Narration Group, 2019

Narration Group is a collective of women and non-binary people of colour who meet fortnightly at the South London Gallery to discuss, dissect and reclaim their narratives.

Through kitchen table discussions, readings and collaborative curatorial projects, the group inhabits and reimagines institutional spaces and social structures. They focus on understanding and unpicking the intersectional forms of discrimination which people of colour encounter, and ways to engage collectively and critically with these experiences. The group provides a space for alternative collective learning through the lenses of queer theory, black feminist thought and diasporic perspectives.

PERIPHERY

In May 2019, Narration Group presented its first public programme in conjunction with the SLG’s 2019 Local History Weekend. The group hosted a collective reading of Audre Lorde’s The Master’s Tools Will Never Dismantle the Master’s House, and presented a film programme and reading room highlighting texts exploring the concept of PERIPHERY as navigated by people of colour.

The film programme included short films by: Amrou Al-Kadhi, Jessica Ashman, Shawanda Corbett, Alnoor Dewshi, Ufuoma Essi, Deborah Findlater, Evan Ifekoya, Jessie McLaughlin, Ese Onojeruo, Shamica Ruddock and Michelle Williams Gamaker.

CURRICULUM

Between August and November 2019, Narration Group presented CURRICULUM, an archive display and fortnightly public programme culminating in the publication of A Curriculum for Collective Practice. Click here to read the publication.

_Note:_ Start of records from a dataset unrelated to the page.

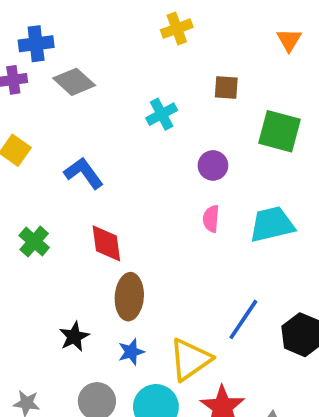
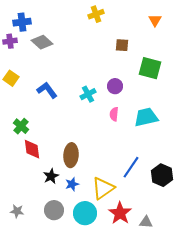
cyan cross: (162, 114) -> (88, 94), moved
red diamond: (106, 243) -> (32, 149), moved
black star: (74, 337) -> (51, 176), moved

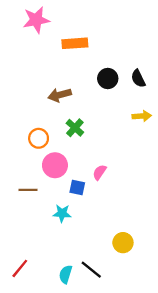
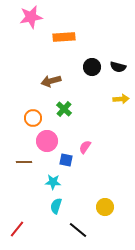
black semicircle: (138, 78) -> (118, 67), turned -49
cyan semicircle: (66, 274) -> (56, 206), moved

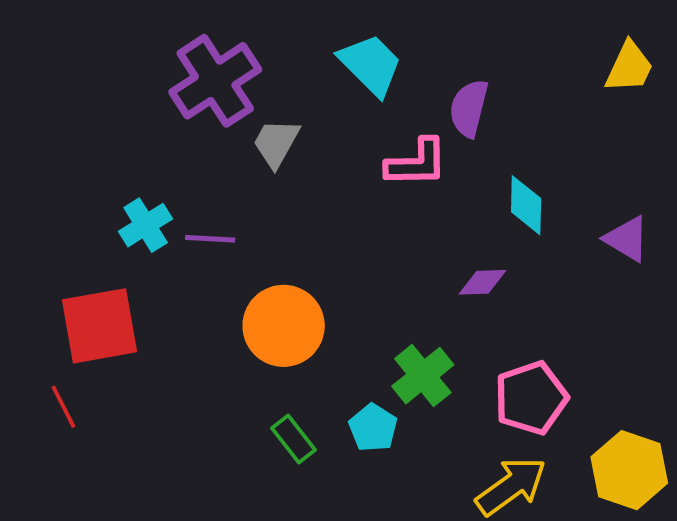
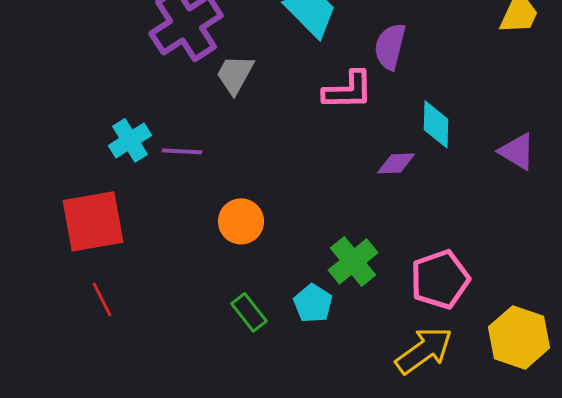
purple diamond: (483, 282) -> (396, 163), moved
orange circle: (284, 326) -> (241, 221), size x0.7
red line: (63, 407) -> (102, 299), moved

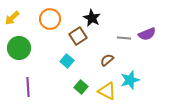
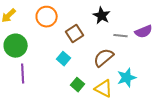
black star: (92, 18) -> (102, 16), moved
brown semicircle: (107, 60) -> (104, 58), size x1.5
purple line: (28, 87) -> (23, 74), moved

Staged in the Fire Station Archive, the fortnightly workshops and public events were led by Cherelle Sappleton, Giulia Shah, Rita Gayle, Jacob V Joyce, Michelle Williams Gamaker and Nydia A. Swaby. Traces from these events were archived in real time in the archive room by London-based illustrator Olivia Twist, alongside transcriptions from each event.

EMBODIMENTS

Embodiments is Narration Group’s third research project.

Documented on an external webpage, the project explores the ways Black and Brown bodies hold histories, how these histories are pressed upon them and how they can corporeally connect with the past, present and future.

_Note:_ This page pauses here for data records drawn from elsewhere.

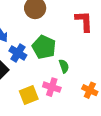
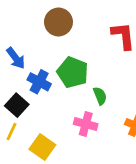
yellow square: (29, 95) -> (42, 147), moved, turned -30

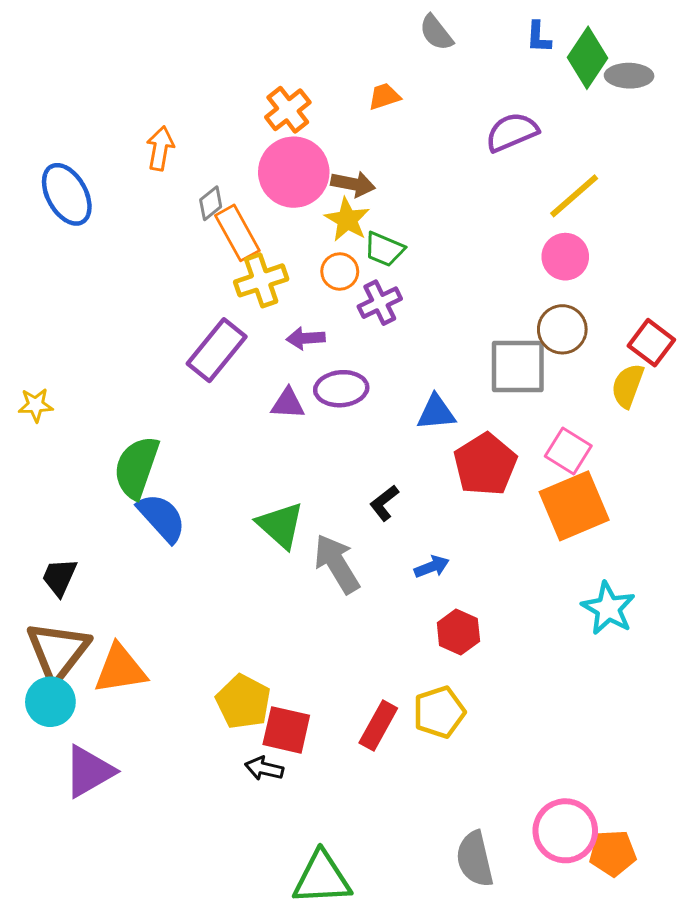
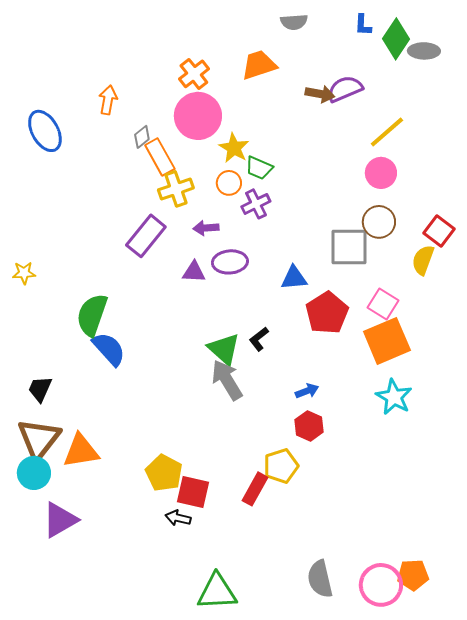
gray semicircle: (436, 33) -> (294, 22), turned -56
orange trapezoid: (384, 96) -> (259, 65), size x1.6
brown arrow: (353, 184) -> (320, 94), moved
green triangle: (280, 525) -> (224, 349), moved
blue arrow: (432, 567) -> (307, 391), moved
cyan star: (608, 608) -> (394, 397), moved
yellow pentagon: (439, 712) -> (281, 466), moved
pink circle: (565, 831) -> (381, 585), moved

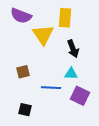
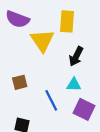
black arrow: (73, 49) -> (76, 56), turned 48
blue line: (51, 88) -> (51, 100), turned 60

For Embodiments, Narration Group use material objects and focus on sensory experiences such as touch, taste, feeling, sound and sight, to explore their memories.

Throughout August and September 2020, Narration Group will take part in closed workshops exploring themes related to their Embodiments project run by artists Barby Asante, Lani Rocillo and Tabita Rezaire.

ABOUT

For more information about Narration Group, please contact Davinia@southlondongallery.org

Narration Group are: Amy Leung, Cherelle Sappleton, Davinia-Ann Robinson, Jessica Ashman, Leah Morris, Ese Onojeruo, Shamica Ruddock, Olivia Barnett-Naghshineh and Ufuoma Essi.

Supported by the National Lottery Heritage Fund

Amy Leung is a London based artist working across sculpture, drawing and workshops to explore the articulation and communication of joy. Exploring notions of displacement and diaspora through language, Leung is currently working with her mother on a series of conversations that speak of family connections, mother tongues and unspoken questions of identity.

Cherelle Sappleton is a visual artist living and working in London. Her practice centres on photographic media with an interest in feminist agendas and performance using abstraction and surrealist aesthetics. Blending these elements together, her work uses the black female body as a starting point to explore and respond to issues of representation and agency through collage, moving image and photography.

Davinia-Ann Robinson is a contemporary visual artist working in sculpture, sound and text. Her art practice explores the politics of colonial emotions and how these are impressed onto Bodies of Colour who reside within colonial spaces. She is interested in the implications of these emotions and the sensations they create in-between the outer and inner layer of one’s skin, and the experiences of living within the societal peripheries that these emotions enable as they distort readings and connections to one’s physical and metaphorical body, connections between individual bodies, and connections to one’s environment.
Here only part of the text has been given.